> [WORK ITEM]:
Below are records that hold pictures; write out only the lines from their start through the line with "(Nog) niet te koop", exactly, and drop the pictures.

> [PROVIDED RECORDS]:
+ + + + +

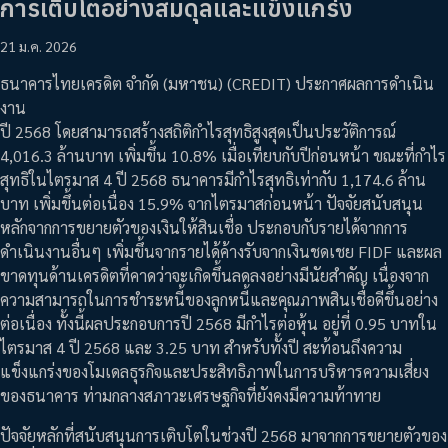
การเติบโตอย่างสมดุลและแข็งแกร่ง
21 ม.ค. 2026
ธนาคารไทยเครดิต จำกัด (มหาชน) (CREDIT) ประกาศผลการดำเนิน
งาน
ปี 2568 โดยสามารถสร้างสถิติกำไรสุทธิสูงสุดเป็นประวัติการณ์
4,016.3 ล้านบาท เพิ่มขึ้น 10.8% เมื่อเทียบกับปีก่อนหน้า ขณะที่กำไร
สุทธิในไตรมาส 4 ปี 2568 ธนาคารมีกำไรสุทธิเท่ากับ 1,174.6 ล้าน
บาท เพิ่มขึ้นต่อเนื่อง 15.9% จากไตรมาสก่อนหน้า ปัจจัยสนับสนุน
หลักจากการขยายตัวของเงินให้สินเชื่อ ประกอบกับรายได้จากการ
ดำเนินงานอื่นๆ เพิ่มขึ้นจากรายได้ค้างรับจากเงินชดเชย FIDF และผล
ขาดทุนด้านเครดิตที่คาดว่าจะเกิดขึ้นลดลงอย่างมีนัยสำคัญ เนื่องจาก
ความสามารถในการชำระหนี้ของลูกหนี้และคุณภาพสินเชื่อดีขึ้นอย่าง
ต่อเนื่อง ทั้งนี้ผลประกอบการปี 2568 มีกำไรต่อหุ้น อยู่ที่ 0.95 บาทใน
ไตรมาส 4 ปี 2568 และ 3.25 บาท สำหรับทั้งปี สะท้อนถึงความ
แข็งแกร่งของโมเดลธุรกิจและประสิทธิภาพในการบริหารความเสี่ยง
ของธนาคาร ท่ามกลางสภาวะเศรษฐกิจที่ยังคงมีความท้าทาย
ปัจจัยหลักที่สนับสนุนการเติบโตในช่วงปี 2568 มาจากการขยายตัวของ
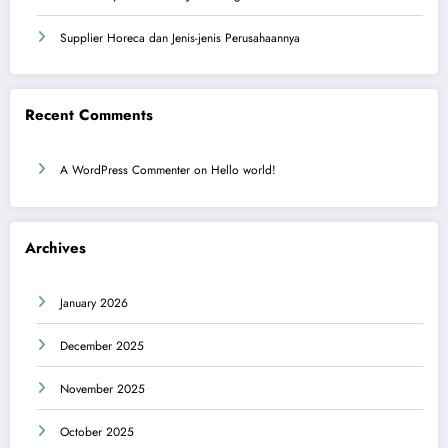
Supplier Horeca dan Jenis-jenis Perusahaannya
Recent Comments
A WordPress Commenter
on
Hello world!
Archives
January 2026
December 2025
November 2025
October 2025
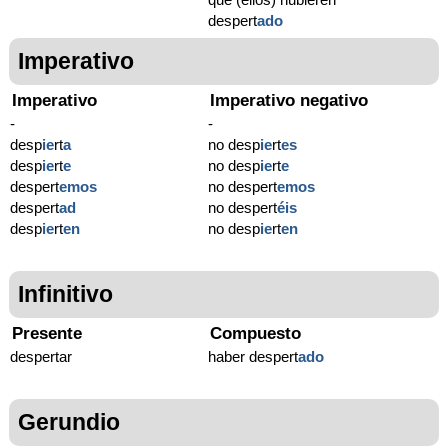
despert
ado
Imperativo
Imperativo
Imperativo negativo
-
-
desp
ie
rt
a
no desp
ie
rt
es
desp
ie
rt
e
no desp
ie
rt
e
despert
emos
no despert
emos
despert
ad
no despert
éis
desp
ie
rt
en
no desp
ie
rt
en
Infinitivo
Presente
Compuesto
despertar
haber despert
ado
Gerundio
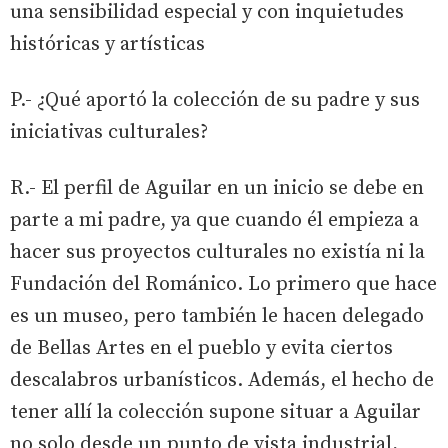
una sensibilidad especial y con inquietudes
históricas y artísticas
P.- ¿Qué aportó la colección de su padre y sus
iniciativas culturales?
R.- El perfil de Aguilar en un inicio se debe en
parte a mi padre, ya que cuando él empieza a
hacer sus proyectos culturales no existía ni la
Fundación del Románico. Lo primero que hace
es un museo, pero también le hacen delegado
de Bellas Artes en el pueblo y evita ciertos
descalabros urbanísticos. Además, el hecho de
tener allí la colección supone situar a Aguilar
no solo desde un punto de vista industrial,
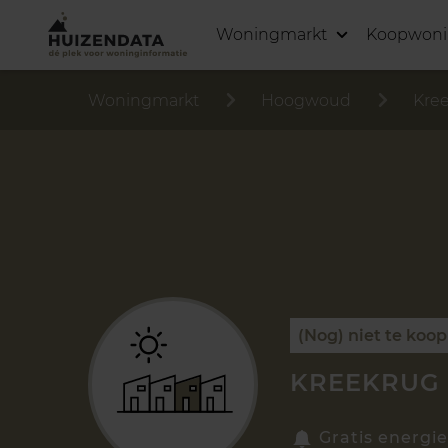
Woningmarkt
Koopwon
Woningmarkt
Hoogwoud
Kre
(Nog) niet te koop
KREEKRUG
Gratis energie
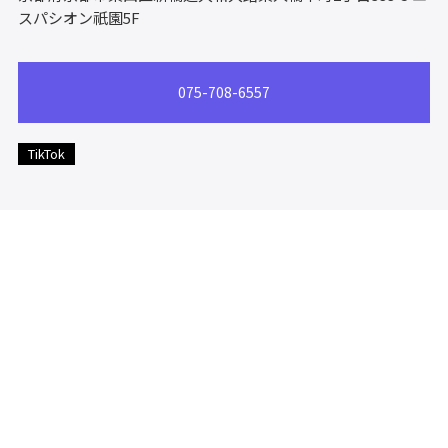
スパシオン祇園5F
075-708-6557
TikTok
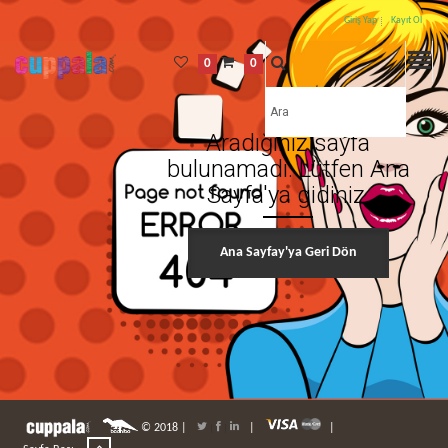
Giriş Yap
Kayıt Ol
0
0
Aradığınız sayfa
bulunamadı. Lütfen Ana
Sayfa'ya gidiniz.
Ana Sayfay'ya Geri Dön
© 2018 |
|
|
|
|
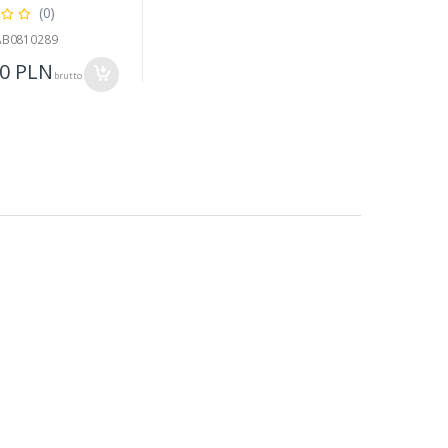
(0)
 AB0810289
00
PLN
brutto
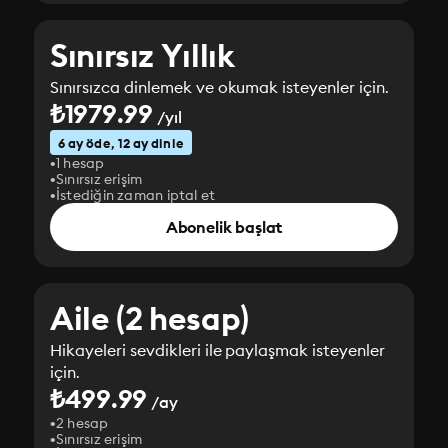
Sınırsız Yıllık
Sınırsızca dinlemek ve okumak isteyenler için.
₺1979.99
/yıl
6 ay öde, 12 ay dinle
1 hesap
Sınırsız erişim
İstediğin zaman iptal et
Abonelik başlat
Aile (2 hesap)
Hikayeleri sevdikleri ile paylaşmak isteyenler
için.
₺499.99
/ay
2 hesap
Sınırsız erişim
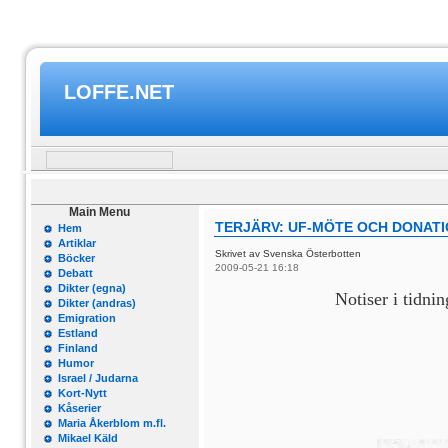
LOFFE.NET
Main Menu
TERJÄRV: UF-MÖTE OCH DONAT
Hem
Artiklar
Skrivet av Svenska Österbotten
Böcker
2009-05-21 16:18
Debatt
Dikter (egna)
Notiser i tidni
Dikter (andras)
Emigration
Estland
Finland
Humor
Israel / Judarna
Kort-Nytt
Kåserier
Maria Åkerblom m.fl.
Mikael Käld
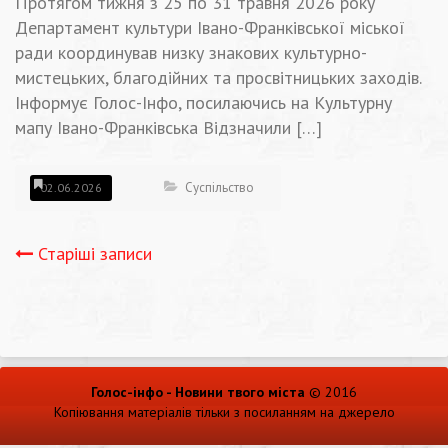
Протягом тижня з 25 по 31 травня 2026 року
Департамент культури Івано-Франківської міської
ради координував низку знакових культурно-
мистецьких, благодійних та просвітницьких заходів.
Інформує Голос-Інфо, посилаючись на Культурну
мапу Івано-Франківська Відзначили […]
Суспільство
02.06.2026
Навігація
Старіші записи
записів
Голос-інфо - Новини твого міста
© 2016
Копіювання матеріалів тільки з посиланням на джерело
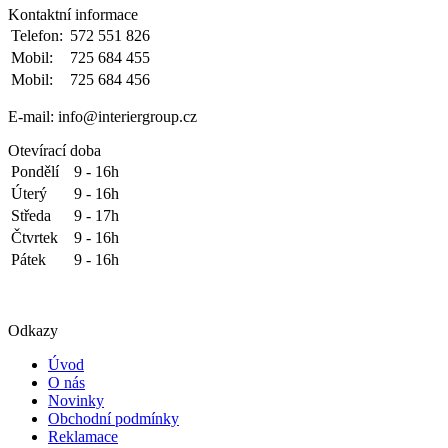
Kontaktní informace
Telefon:
572 551 826
Mobil:
725 684 455
Mobil:
725 684 456
E-mail: info@interiergroup.cz
Otevírací doba
Pondělí
9 - 16h
Úterý
9 - 16h
Středa
9 - 17h
Čtvrtek
9 - 16h
Pátek
9 - 16h
Odkazy
Úvod
O nás
Novinky
Obchodní podmínky
Reklamace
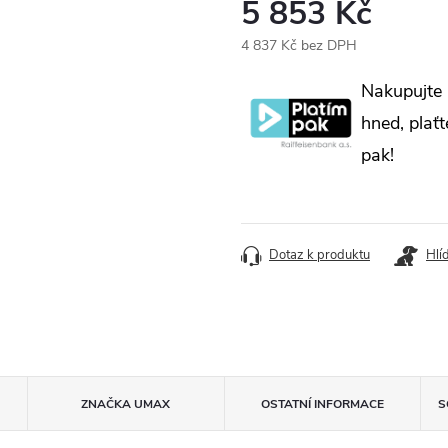
5 853 Kč
4 837 Kč bez DPH
Měrná
Nakupujte
cena:
hned, plaťt
pak!
Dotaz k produktu
Hlí
ZNAČKA
UMAX
OSTATNÍ INFORMACE
S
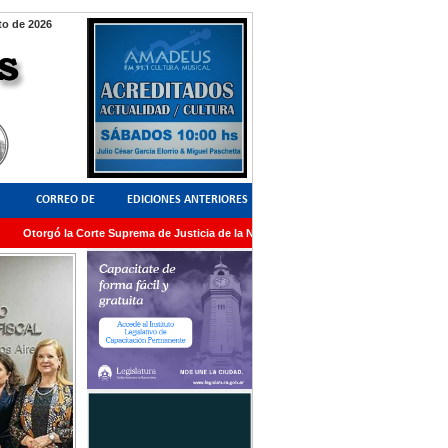
o de 2026
CORREO DE
EDICIONES ANTERIORES
Otorgó la Corte Suprema de Justicia de la Nación una medalla al Dr. Raul Zaffaroni 
LECTORES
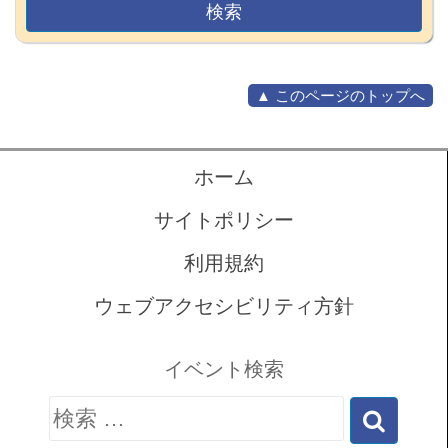
▲ このページのトップへ
ホーム
サイトポリシー
利用規約
ウェブアクセシビリティ方針
イベント検索
検
索:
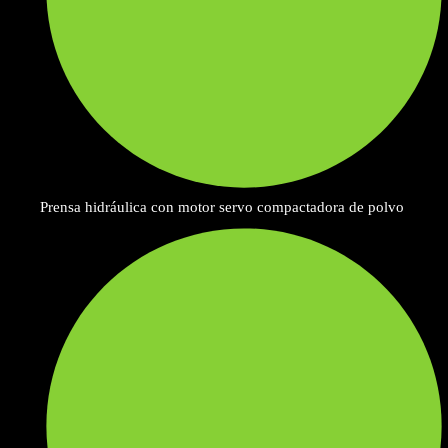
Prensa hidráulica con motor servo compactadora de polvo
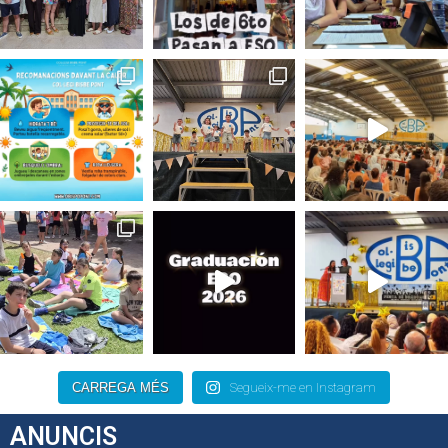
CARREGA MÉS
Segueix-me en Instagram
ANUNCIS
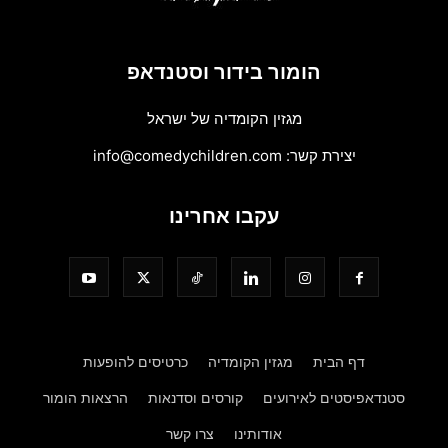
הומור בידור וסטנדאפ
מגזין הקומדיה של ישראל
יצירת קשר:
info@comedychildren.com
עקבו אחרינו
דף הבית
מגזין הקומדיה
כרטיסים להופעות
סטנדאפיסטים לאירועים
קורסים וסדנאות
הרצאות הומור
אודותינו
צרו קשר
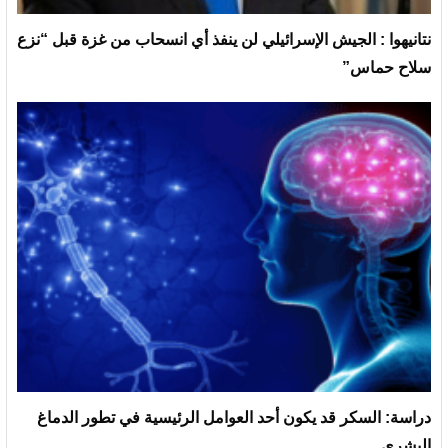
نتانيهوا : الجيش الإسرائيلي لن ينفذ أي انسحاب من غزة قبل “نزع
سلاح حماس”
دراسة: السكر قد يكون أحد العوامل الرئيسية في تطور الدماغ
البشري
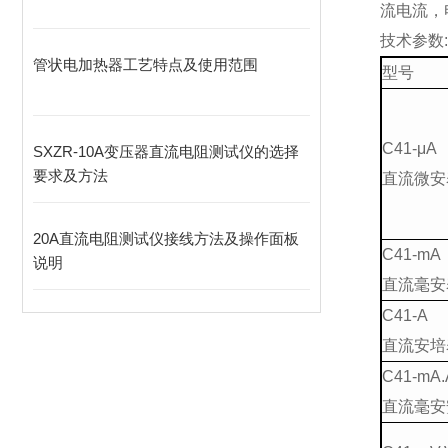
流电流，
技术参数:
管状电加热器工艺特点及使用范围
型号
C41-μA
SXZR-10A变压器直流电阻测试仪的选择
要求及方法
直流微安
20A直流电阻测试仪接线方法及操作面板
C41-mA
说明
直流毫安
C41-A
直流安培
C41-mA.
直流毫安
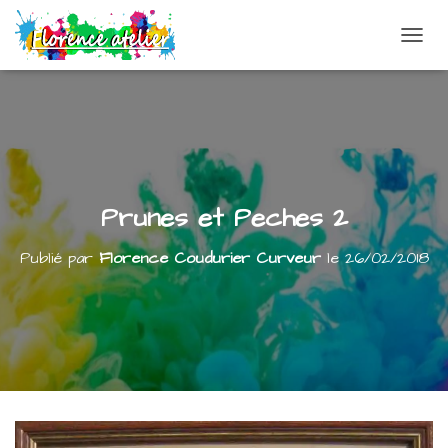
DÉPLI
Prunes et Peches 2
Publié par
Florence Coudurier Curveur
le
26/02/2018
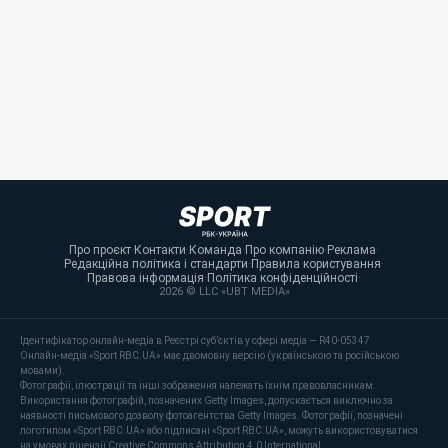
Про проєкт
·
Контакти
·
Команда
·
Про компанію
·
Реклама
·
Редакційна політика і стандарти
·
Правила користування
·
Правова інформація
·
Політика конфіденційності
·
2026 © LLC «UBT MEDIA»
Ідентифікатор онлайн-медіа в Реєстрі суб’єктів у сфері медіа — R40-05347
Онлайн-медіа «Sport RBC.UA» має двомовну версію (українською та російською
мовами).
Фотографії, ілюстрації та інші зображення належать їхнім правовласникам.
Використання фотографій, позначених Getty Images, допускається виключно за
наявності письмового дозволу фотоагентства Getty Images. Фотографії, позначені
логотипом «Sport RBC.UA» або підписані «Sport RBC.UA», можуть використовуватися
на умовах ліцензії Creative Commons Attribution 4.0 International.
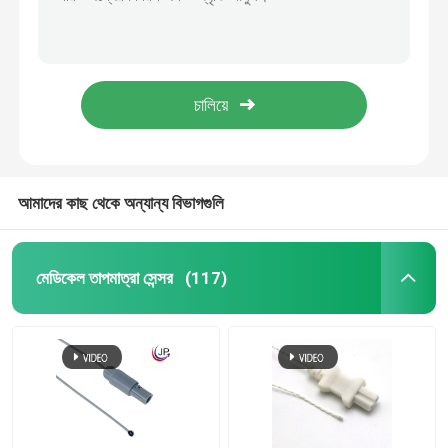
ফায়ার অ্যালার্ম NTC থার্মিস্টার প্রোব ISO9001 NTC টাইপ তাপমাত্রা সেন্সর
3935k ইপোক্সি প্রলিপ্ত NTC প্রোব সেন্সর 2.252K প্লাস্টিক হাউজিং টাইপ
পরীক্ষা তাপমাত্রা সেন্সর
হোম অ্যাপ্লায়েন্স স্বয়ংচালিত ইলেকট্রনিক্সের জন্য এনটিসি ডায়োড গ্লাস বিড থার্মিস্টর
ফ্ল্যাঞ্জ টাইপ উচ্চ তাপমাত্রা প্রোব 0.3K-2000K 2500K থেকে 4500K
এনটিসি থার্মিস্টার প্রোব
কেটল ওয়াটার হিটারের জন্য 0.3K-2000K NTC প্রোব তাপমাত্রা সেন্সর
ইপোক্সি থার্মিস্টর
আমাদের কাছ থেকে অন্যান্য বিভাগগুলি
পাতলা ফিল্ম থার্মিস্টর
মেডিকেল তাপমাত্রা সেন্সর
(117)
থার্মিস্টার হাউজিং
গ্লাস বিড থার্মিস্টর
আরটিডি তাপমাত্রা সেন্সর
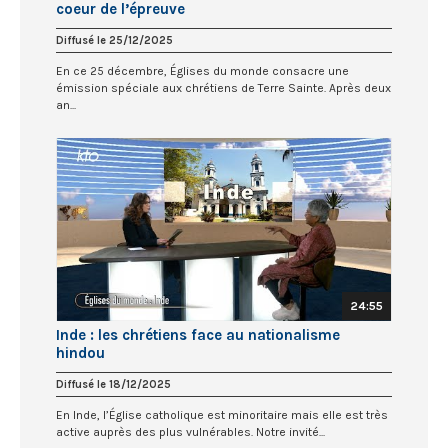
coeur de l’épreuve
Diffusé le 25/12/2025
En ce 25 décembre, Églises du monde consacre une
émission spéciale aux chrétiens de Terre Sainte. Après deux
an...
24:55
Inde : les chrétiens face au nationalisme
hindou
Diffusé le 18/12/2025
En Inde, l’Église catholique est minoritaire mais elle est très
active auprès des plus vulnérables. Notre invité...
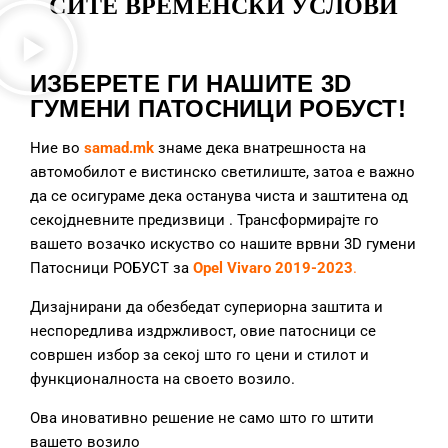
СИТЕ ВРЕМЕНСКИ УСЛОВИ
ИЗБЕРЕТЕ ГИ НАШИТЕ 3D
ГУМЕНИ ПАТОСНИЦИ РОБУСТ!
Ние во
samad.mk
знаме дека внатрешноста на
автомобилот е вистинско светилиште, затоа е важно
да се осигураме дека останува чиста и заштитена од
секојдневните предизвици
. Трансформирајте го
вашето возачко искуство со нашите врвни 3D гумени
Патосници РОБУСТ за
Opel Vivaro 2019-2023
.
Дизајнирани да обезбедат супериорна заштита и
неспоредлива издржливост, овие патосници се
совршен избор за секој што го цени и стилот и
функционалноста на своето возило.
Ова иновативно решение не само што го штити
вашето возило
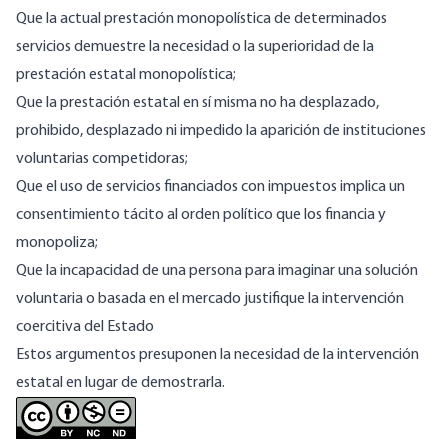
Que la actual prestación monopolística de determinados
servicios demuestre la necesidad o la superioridad de la
prestación estatal monopolística;
Que la prestación estatal en sí misma no ha desplazado,
prohibido, desplazado ni impedido la aparición de instituciones
voluntarias competidoras;
Que el uso de servicios financiados con impuestos implica un
consentimiento tácito al orden político que los financia y
monopoliza;
Que la incapacidad de una persona
para imaginar
una solución
voluntaria o basada en el mercado justifique la intervención
coercitiva del Estado
Estos argumentos presuponen la necesidad de la intervención
estatal en lugar de demostrarla.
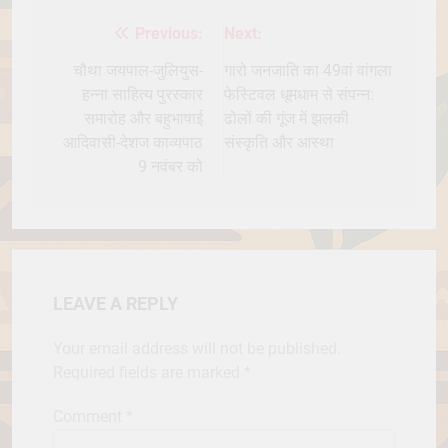
Previous:
Next:
Post
navigation
चौथा जयपाल-जुलियुस-
गारो जनजाति का 49वां वांगला
हन्ना साहित्य पुरस्कार
फेस्टिवल धूमधाम से संपन्न:
समारोह और बहुभाषाई
ढोलों की गूंज में झलकी
आदिवासी-देशज काव्यपाठ
संस्कृति और आस्था
9 नवंबर को
LEAVE A REPLY
Your email address will not be published.
Required fields are marked
*
Comment
*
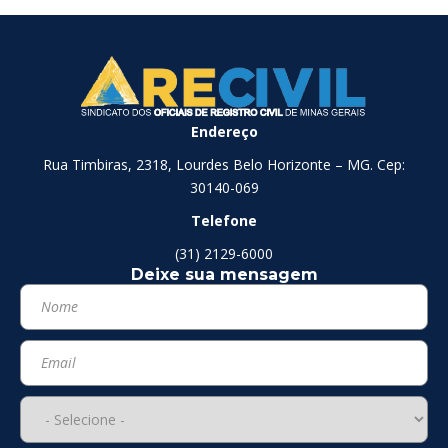
Endereço
Rua Timbiras, 2318, Lourdes Belo Horizonte – MG. Cep:
30140-069
Telefone
(31) 2129-6000
Deixe sua mensagem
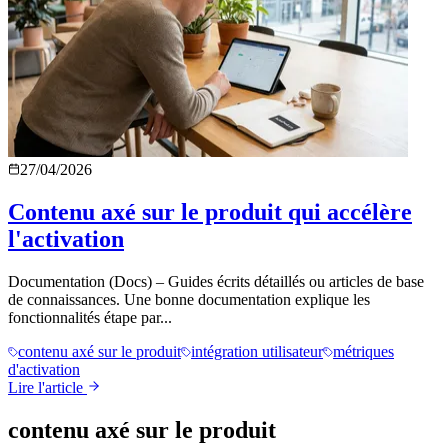
27/04/2026
Contenu axé sur le produit qui accélère
l'activation
Documentation (Docs) – Guides écrits détaillés ou articles de base
de connaissances. Une bonne documentation explique les
fonctionnalités étape par...
contenu axé sur le produit
intégration utilisateur
métriques
d'activation
Lire l'article
contenu axé sur le produit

+ + + + +

> [SOLUTION]:
การเติบโตอย่างสมดุลและแข็งแกร่ง
21 ม.ค. 2026
ธนาคารไทยเครดิต จำกัด (มหาชน) (CREDIT) ประกาศผลการดำเนิน
งาน
ปี 2568 โดยสามารถสร้างสถิติกำไรสุทธิสูงสุดเป็นประวัติการณ์
4,016.3 ล้านบาท เพิ่มขึ้น 10.8% เมื่อเทียบกับปีก่อนหน้า ขณะที่กำไร
สุทธิในไตรมาส 4 ปี 2568 ธนาคารมีกำไรสุทธิเท่ากับ 1,174.6 ล้าน
บาท เพิ่มขึ้นต่อเนื่อง 15.9% จากไตรมาสก่อนหน้า ปัจจัยสนับสนุน
หลักจากการขยายตัวของเงินให้สินเชื่อ ประกอบกับรายได้จากการ
ดำเนินงานอื่นๆ เพิ่มขึ้นจากรายได้ค้างรับจากเงินชดเชย FIDF และผล
ขาดทุนด้านเครดิตที่คาดว่าจะเกิดขึ้นลดลงอย่างมีนัยสำคัญ เนื่องจาก
ความสามารถในการชำระหนี้ของลูกหนี้และคุณภาพสินเชื่อดีขึ้นอย่าง
ต่อเนื่อง ทั้งนี้ผลประกอบการปี 2568 มีกำไรต่อหุ้น อยู่ที่ 0.95 บาทใน
ไตรมาส 4 ปี 2568 และ 3.25 บาท สำหรับทั้งปี สะท้อนถึงความ
แข็งแกร่งของโมเดลธุรกิจและประสิทธิภาพในการบริหารความเสี่ยง
ของธนาคาร ท่ามกลางสภาวะเศรษฐกิจที่ยังคงมีความท้าทาย
ปัจจัยหลักที่สนับสนุนการเติบโตในช่วงปี 2568 มาจากการขยายตัวของ
Supplier Horeca dan Jenis-jenis Perusahaannya
Recent Comments
A WordPress Commenter
on
Hello world!
Archives
January 2026
December 2025
November 2025
October 2025
despert
ado
Imperativo
Imperativo
Imperativo negativo
-
-
desp
ie
rt
a
no desp
ie
rt
es
desp
ie
rt
e
no desp
ie
rt
e
despert
emos
no despert
emos
despert
ad
no despert
éis
desp
ie
rt
en
no desp
ie
rt
en
Infinitivo
Presente
Compuesto
despertar
haber despert
ado
Gerundio
una sensibilidad especial y con inquietudes
históricas y artísticas
P.- ¿Qué aportó la colección de su padre y sus
iniciativas culturales?
R.- El perfil de Aguilar en un inicio se debe en
parte a mi padre, ya que cuando él empieza a
hacer sus proyectos culturales no existía ni la
Fundación del Románico. Lo primero que hace
es un museo, pero también le hacen delegado
de Bellas Artes en el pueblo y evita ciertos
descalabros urbanísticos. Además, el hecho de
tener allí la colección supone situar a Aguilar
no solo desde un punto de vista industrial,
Woningmarkt
Koopwon
Woningmarkt
Hoogwoud
Kre
(Nog) niet te koop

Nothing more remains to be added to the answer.